§ **Material to process**:
/---

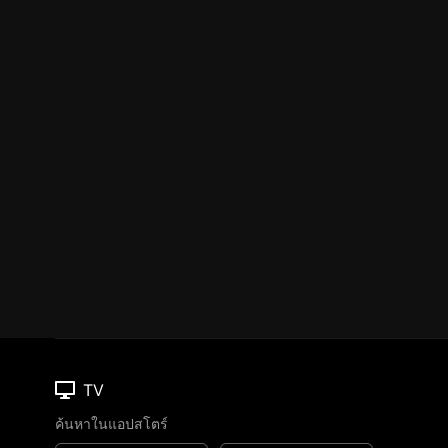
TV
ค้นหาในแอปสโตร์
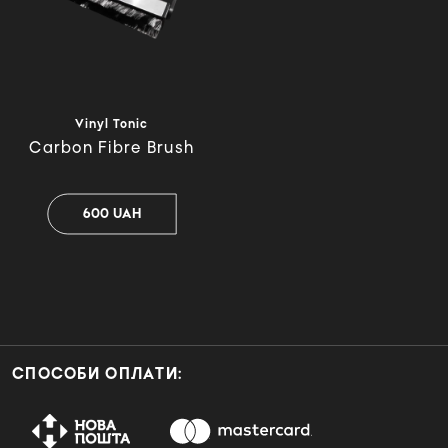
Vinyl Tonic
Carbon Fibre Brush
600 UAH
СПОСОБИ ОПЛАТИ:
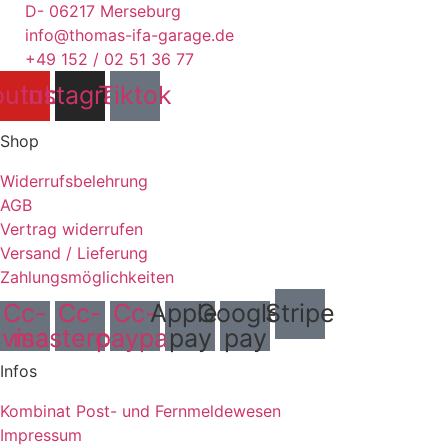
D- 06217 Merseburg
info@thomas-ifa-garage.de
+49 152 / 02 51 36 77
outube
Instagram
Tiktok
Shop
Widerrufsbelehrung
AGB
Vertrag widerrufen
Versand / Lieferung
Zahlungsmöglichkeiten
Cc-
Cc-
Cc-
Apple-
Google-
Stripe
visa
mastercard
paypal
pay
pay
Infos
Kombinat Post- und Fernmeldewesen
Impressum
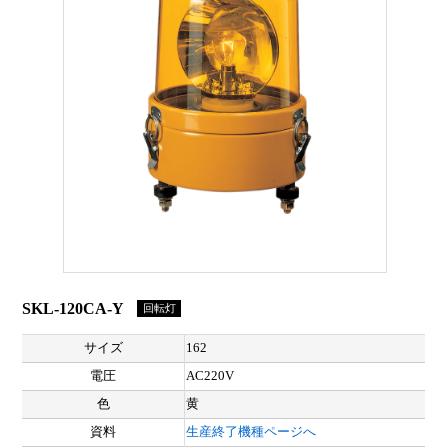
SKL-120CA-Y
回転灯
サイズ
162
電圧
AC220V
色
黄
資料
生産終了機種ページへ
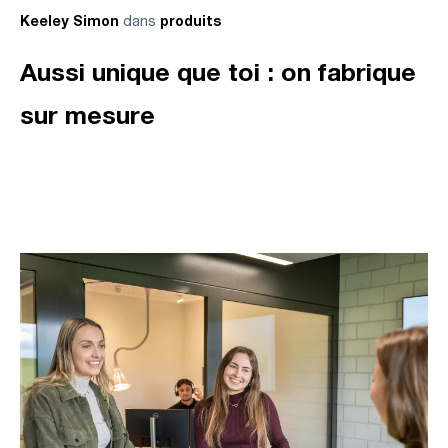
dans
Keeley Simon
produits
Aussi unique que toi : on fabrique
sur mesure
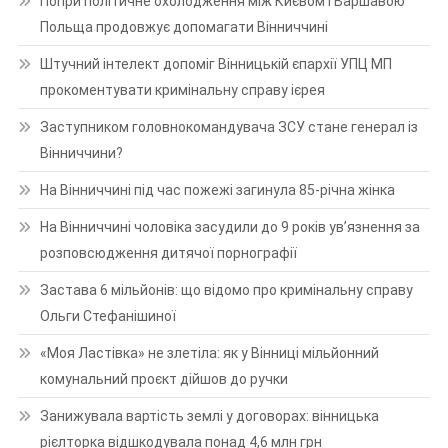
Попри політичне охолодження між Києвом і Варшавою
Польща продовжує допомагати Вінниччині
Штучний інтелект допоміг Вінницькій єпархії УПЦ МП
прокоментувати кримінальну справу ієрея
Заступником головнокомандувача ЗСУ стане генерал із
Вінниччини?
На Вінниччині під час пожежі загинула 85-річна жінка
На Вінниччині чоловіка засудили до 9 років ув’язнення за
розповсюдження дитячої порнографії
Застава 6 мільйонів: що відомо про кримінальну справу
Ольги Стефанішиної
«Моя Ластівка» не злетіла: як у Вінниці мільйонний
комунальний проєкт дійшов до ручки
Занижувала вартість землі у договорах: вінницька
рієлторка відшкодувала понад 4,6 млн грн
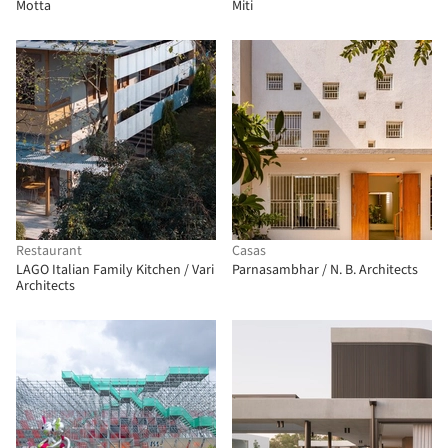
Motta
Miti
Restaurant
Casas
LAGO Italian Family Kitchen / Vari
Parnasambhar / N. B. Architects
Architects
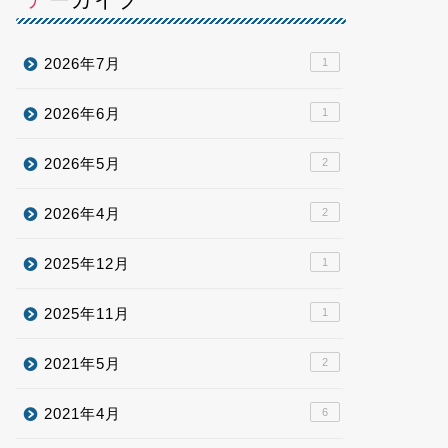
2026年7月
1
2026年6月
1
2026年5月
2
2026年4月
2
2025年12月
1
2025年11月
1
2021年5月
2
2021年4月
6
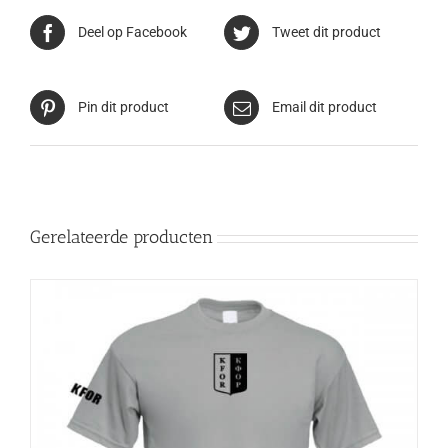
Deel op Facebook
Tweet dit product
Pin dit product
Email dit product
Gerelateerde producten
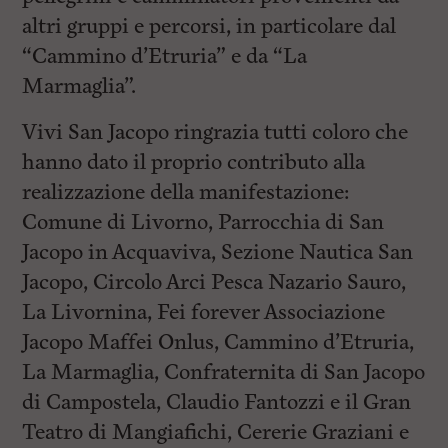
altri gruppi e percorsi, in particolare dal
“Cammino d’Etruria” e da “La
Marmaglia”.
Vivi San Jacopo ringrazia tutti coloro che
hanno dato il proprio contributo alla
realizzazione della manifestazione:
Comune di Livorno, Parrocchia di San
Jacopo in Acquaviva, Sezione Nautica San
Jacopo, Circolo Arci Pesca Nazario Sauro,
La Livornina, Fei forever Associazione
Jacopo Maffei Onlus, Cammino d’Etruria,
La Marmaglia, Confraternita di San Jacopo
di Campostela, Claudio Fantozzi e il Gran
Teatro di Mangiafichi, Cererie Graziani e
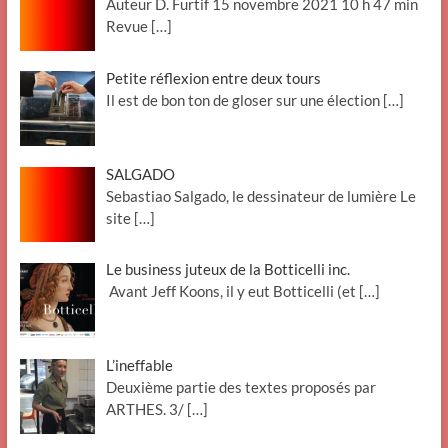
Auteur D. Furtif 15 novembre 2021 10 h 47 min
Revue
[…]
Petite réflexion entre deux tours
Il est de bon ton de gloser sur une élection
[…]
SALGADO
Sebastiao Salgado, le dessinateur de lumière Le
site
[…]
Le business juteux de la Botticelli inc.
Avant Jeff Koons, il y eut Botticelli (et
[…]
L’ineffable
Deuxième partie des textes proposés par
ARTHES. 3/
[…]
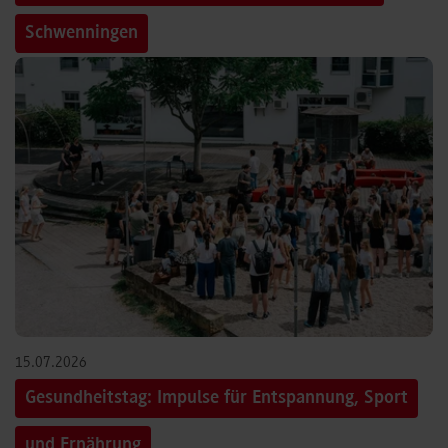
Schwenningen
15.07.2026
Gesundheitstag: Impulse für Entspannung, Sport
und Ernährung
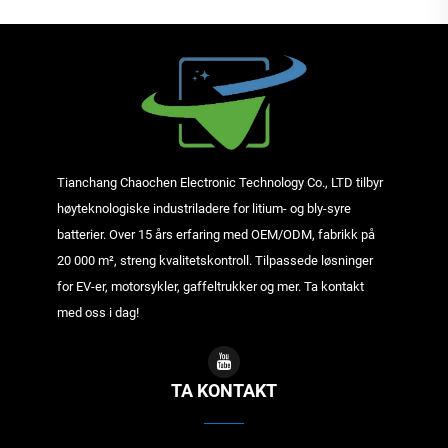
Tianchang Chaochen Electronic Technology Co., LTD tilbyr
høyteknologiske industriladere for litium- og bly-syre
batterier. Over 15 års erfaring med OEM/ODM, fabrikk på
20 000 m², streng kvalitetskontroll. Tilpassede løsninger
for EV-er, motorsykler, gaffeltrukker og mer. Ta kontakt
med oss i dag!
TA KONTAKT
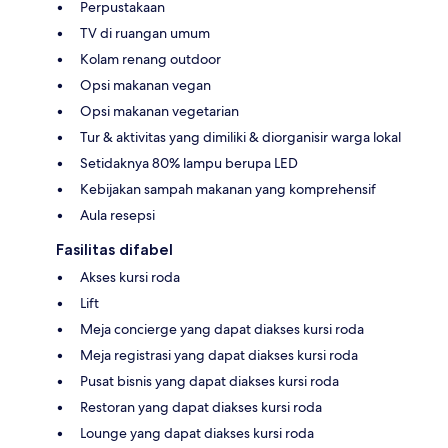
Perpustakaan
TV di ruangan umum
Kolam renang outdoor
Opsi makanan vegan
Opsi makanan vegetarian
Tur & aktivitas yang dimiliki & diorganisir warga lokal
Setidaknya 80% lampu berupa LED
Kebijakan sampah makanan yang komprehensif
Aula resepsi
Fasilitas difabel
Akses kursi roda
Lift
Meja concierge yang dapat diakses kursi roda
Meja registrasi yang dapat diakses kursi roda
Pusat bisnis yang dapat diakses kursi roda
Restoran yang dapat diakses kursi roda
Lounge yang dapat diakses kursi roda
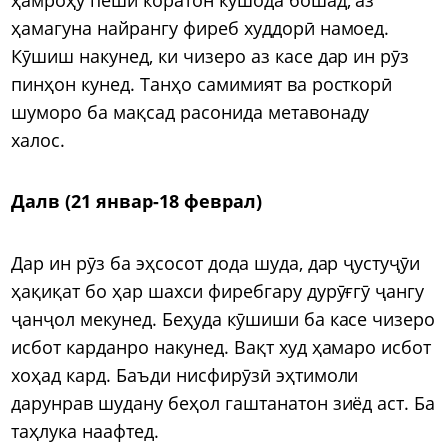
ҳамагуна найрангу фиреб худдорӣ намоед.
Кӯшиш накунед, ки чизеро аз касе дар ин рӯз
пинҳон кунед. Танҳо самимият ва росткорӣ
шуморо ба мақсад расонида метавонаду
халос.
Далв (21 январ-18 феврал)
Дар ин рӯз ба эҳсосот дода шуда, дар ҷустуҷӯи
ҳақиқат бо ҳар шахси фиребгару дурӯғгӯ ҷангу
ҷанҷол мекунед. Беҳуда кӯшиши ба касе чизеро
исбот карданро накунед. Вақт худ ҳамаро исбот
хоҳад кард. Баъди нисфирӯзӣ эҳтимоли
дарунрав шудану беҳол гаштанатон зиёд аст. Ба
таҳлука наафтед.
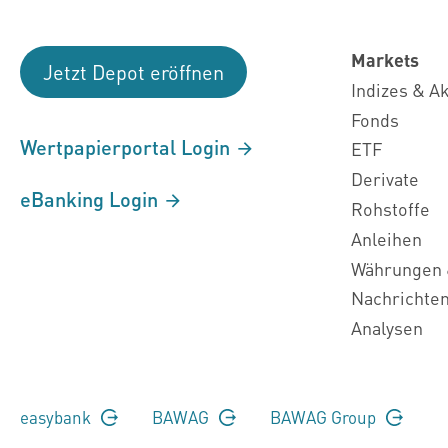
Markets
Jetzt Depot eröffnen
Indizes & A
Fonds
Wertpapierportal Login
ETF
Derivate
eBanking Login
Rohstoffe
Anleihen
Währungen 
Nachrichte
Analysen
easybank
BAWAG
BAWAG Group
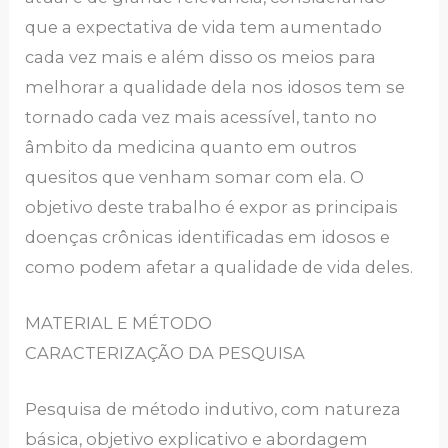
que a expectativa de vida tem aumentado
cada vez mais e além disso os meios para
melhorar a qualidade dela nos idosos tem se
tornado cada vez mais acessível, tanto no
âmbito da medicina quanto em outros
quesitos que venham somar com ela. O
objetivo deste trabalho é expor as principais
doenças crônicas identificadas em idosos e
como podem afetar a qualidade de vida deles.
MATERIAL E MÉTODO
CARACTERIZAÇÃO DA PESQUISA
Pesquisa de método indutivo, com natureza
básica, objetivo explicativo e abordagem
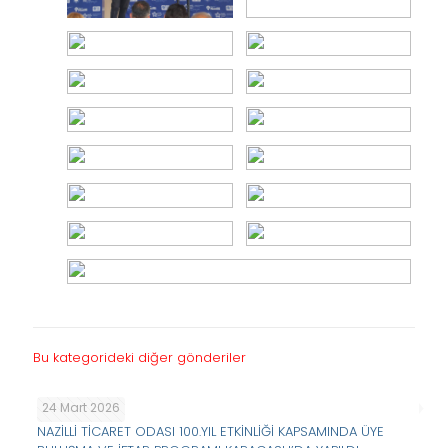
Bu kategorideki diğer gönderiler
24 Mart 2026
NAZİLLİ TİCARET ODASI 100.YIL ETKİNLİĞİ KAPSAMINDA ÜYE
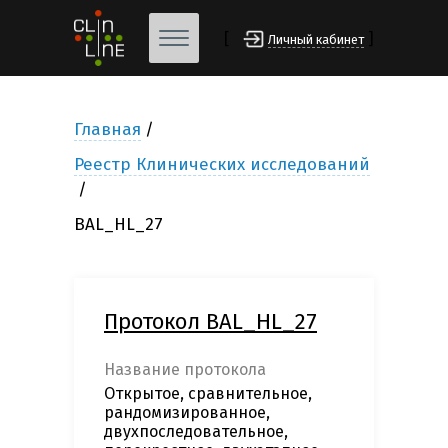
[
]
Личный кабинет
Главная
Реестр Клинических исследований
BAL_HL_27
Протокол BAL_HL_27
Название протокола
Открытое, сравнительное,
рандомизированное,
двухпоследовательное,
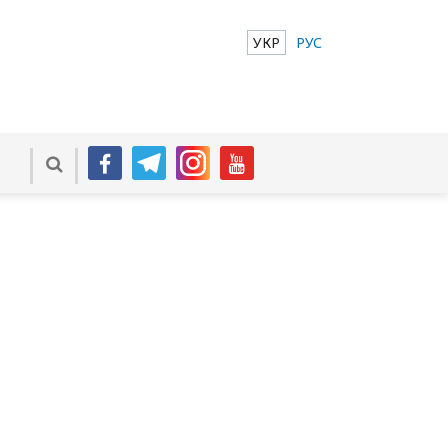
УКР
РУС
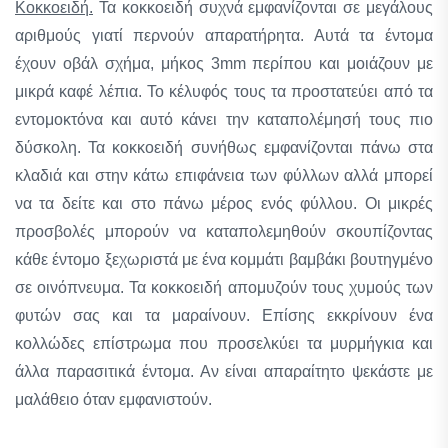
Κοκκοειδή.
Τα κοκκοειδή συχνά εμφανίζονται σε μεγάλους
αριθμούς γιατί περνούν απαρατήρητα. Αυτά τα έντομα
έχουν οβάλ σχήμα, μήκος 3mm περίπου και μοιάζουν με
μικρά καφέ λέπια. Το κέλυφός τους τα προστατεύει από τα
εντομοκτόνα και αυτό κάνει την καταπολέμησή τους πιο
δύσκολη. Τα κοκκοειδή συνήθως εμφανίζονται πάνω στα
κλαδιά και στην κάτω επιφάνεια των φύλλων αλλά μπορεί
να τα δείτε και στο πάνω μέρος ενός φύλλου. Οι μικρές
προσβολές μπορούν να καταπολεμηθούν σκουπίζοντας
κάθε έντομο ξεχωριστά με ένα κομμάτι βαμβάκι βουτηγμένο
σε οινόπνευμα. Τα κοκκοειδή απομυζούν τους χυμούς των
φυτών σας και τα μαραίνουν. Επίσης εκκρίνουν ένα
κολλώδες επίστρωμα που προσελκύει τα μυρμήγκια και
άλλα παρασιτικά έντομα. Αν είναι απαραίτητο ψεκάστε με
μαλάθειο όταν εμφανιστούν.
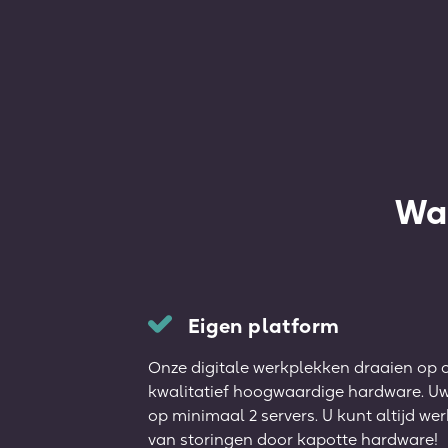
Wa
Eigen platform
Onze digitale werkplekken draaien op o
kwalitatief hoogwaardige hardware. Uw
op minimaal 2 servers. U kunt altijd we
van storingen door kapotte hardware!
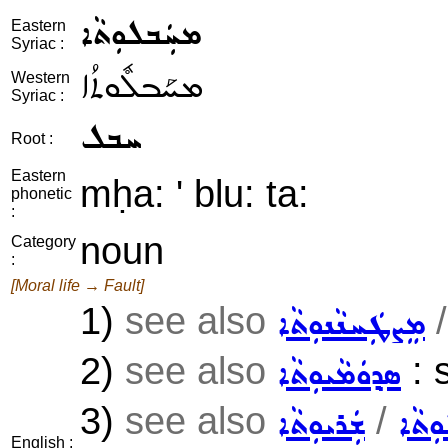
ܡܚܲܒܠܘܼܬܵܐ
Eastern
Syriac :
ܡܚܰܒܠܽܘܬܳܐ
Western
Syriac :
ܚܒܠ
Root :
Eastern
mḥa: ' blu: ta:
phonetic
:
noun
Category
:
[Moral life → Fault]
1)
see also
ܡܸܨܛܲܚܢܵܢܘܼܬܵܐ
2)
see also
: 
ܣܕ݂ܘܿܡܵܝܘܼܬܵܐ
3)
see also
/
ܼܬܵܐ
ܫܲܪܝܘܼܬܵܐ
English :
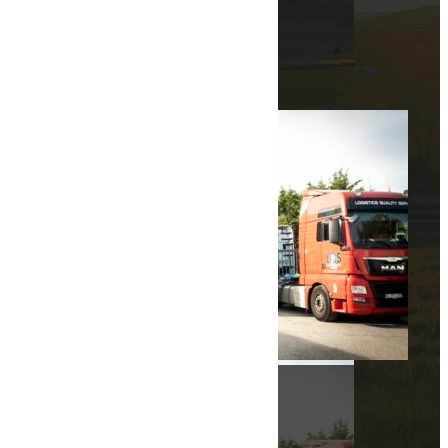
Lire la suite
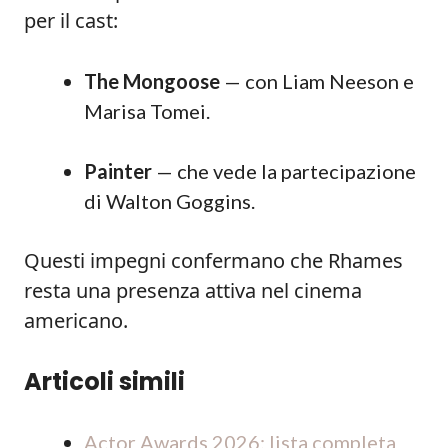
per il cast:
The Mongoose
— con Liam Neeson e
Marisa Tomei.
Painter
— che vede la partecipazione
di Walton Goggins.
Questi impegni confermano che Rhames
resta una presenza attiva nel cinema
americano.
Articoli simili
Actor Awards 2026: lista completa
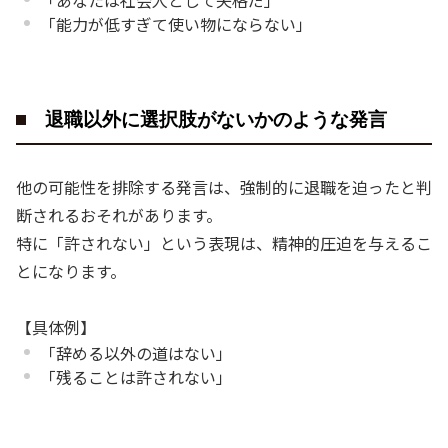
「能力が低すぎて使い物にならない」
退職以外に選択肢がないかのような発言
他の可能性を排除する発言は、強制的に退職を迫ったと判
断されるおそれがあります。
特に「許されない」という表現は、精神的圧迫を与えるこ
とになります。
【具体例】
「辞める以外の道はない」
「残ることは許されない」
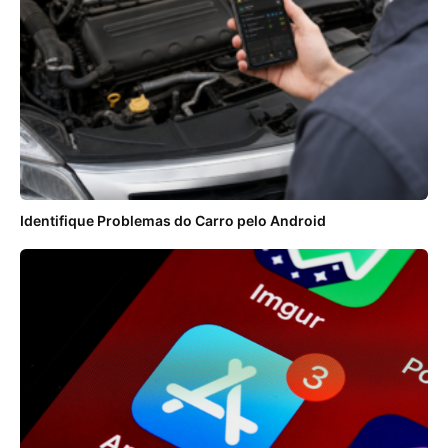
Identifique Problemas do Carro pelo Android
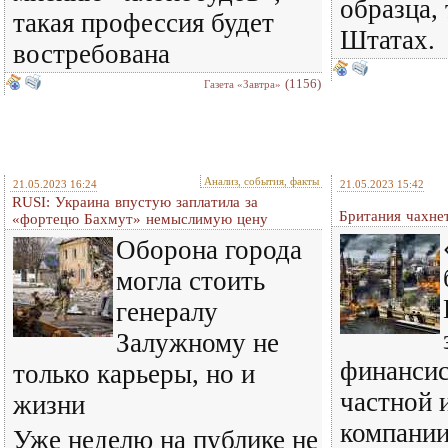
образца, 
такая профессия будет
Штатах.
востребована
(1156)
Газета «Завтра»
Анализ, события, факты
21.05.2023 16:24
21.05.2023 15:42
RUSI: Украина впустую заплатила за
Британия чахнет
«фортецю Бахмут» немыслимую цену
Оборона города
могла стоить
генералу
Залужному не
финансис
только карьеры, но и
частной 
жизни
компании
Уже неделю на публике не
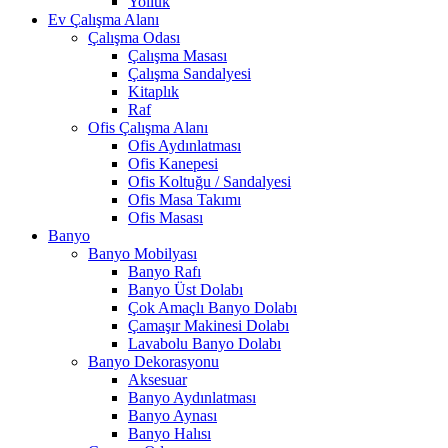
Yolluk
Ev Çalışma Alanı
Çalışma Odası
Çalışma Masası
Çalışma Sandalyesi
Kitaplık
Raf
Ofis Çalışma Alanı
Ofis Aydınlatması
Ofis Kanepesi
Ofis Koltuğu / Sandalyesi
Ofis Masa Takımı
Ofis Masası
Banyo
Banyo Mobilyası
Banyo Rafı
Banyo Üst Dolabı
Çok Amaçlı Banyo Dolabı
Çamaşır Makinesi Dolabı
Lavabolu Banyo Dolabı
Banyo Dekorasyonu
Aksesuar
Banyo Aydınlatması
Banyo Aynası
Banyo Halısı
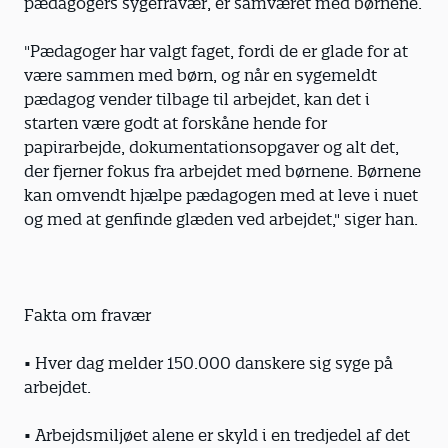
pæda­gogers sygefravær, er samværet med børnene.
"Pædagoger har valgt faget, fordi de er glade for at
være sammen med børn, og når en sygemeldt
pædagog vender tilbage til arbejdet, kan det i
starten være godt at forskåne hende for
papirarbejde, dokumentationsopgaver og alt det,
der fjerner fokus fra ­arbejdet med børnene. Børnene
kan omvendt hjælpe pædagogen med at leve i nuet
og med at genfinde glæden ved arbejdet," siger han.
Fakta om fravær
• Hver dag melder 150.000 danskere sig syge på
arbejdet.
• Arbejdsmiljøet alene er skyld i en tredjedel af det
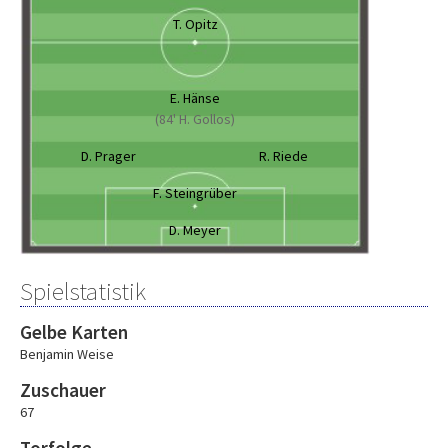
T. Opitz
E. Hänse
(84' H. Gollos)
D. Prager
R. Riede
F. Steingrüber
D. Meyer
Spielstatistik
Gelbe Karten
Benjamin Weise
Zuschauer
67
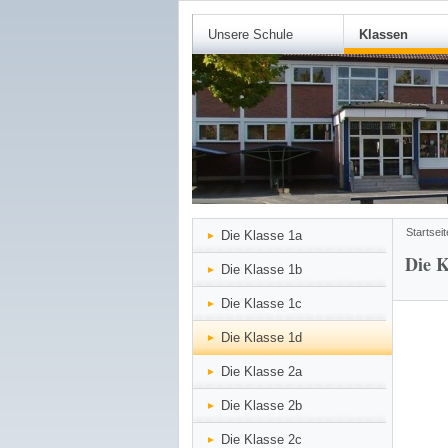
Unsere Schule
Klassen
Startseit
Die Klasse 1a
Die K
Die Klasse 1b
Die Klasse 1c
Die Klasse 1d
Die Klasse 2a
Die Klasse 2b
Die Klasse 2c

\---

§ **Work required**:
Could you return all lines from the data above that contain the string "Sandalyesi"?

§ **Your response**:
Çalışma Sandalyesi
Ofis Koltuğu / Sandalyesi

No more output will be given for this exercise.